Lightly toast sesame seeds. Remove from heat and cover. Boil sugar in water, add lemon juice and honey and cook until syrup has thickened. Add sesame seeds to syrup and mix continuously until mixture has combined well. Spread out the sesame-syrup mixture onto a lightly greased baking pan or a flat marble surface. Drizzle with liqueur and flatten with the back of a spoon or spatula. Before it cools, cut into pieces. Sprinkle almonds on each piece.
Pasteli is a nutritious and healthy snack choice. Compared to other snacks with a similar energy intake (caloric content) like chocolates, donuts, and cream filled biscuits, pasteli is richer in protein and fiber. While pasteli contains high levels of fat, it does not have cholesterol.

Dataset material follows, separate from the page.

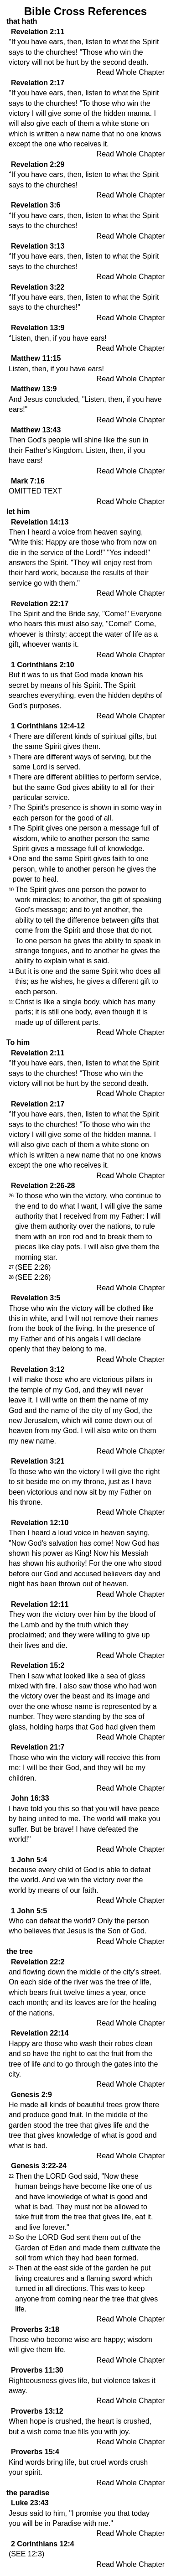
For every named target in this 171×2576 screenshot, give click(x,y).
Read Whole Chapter (131, 72)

Furthermore, the monounsaturated as well polyunsaturated fatty acids outweigh the saturated fatty acids, which are found in small quantities. It is worth noting that the principal polyunsaturated fatty acids are linoleic and linolenic acid, which are considered essential fatty acids because they cannot be synthesized by humans. Pasteli is high in vitamin E, calcium, phosphorus, potassium, magnesium and iron. Its high nutritional value is due to two main ingredients: honey and sesame seeds. Sesame seeds reduce blood cholesterol levels, strengthen the immune system, help prevent diabetes, protect against atherosclerosis and hypertension, prevent or slow down chronic diseases, contribute to the proper functioning of the liver and finally, have anti-aging and anti-hypertensive properties. It has also been found that the consumption of pasteli by people suffering from diabetes prevents hypoglycemia unlike the consumption of bread.
Pasteli was usually sold at village fetes. The village of Zevgolatio is renowned for its delicious pasteli.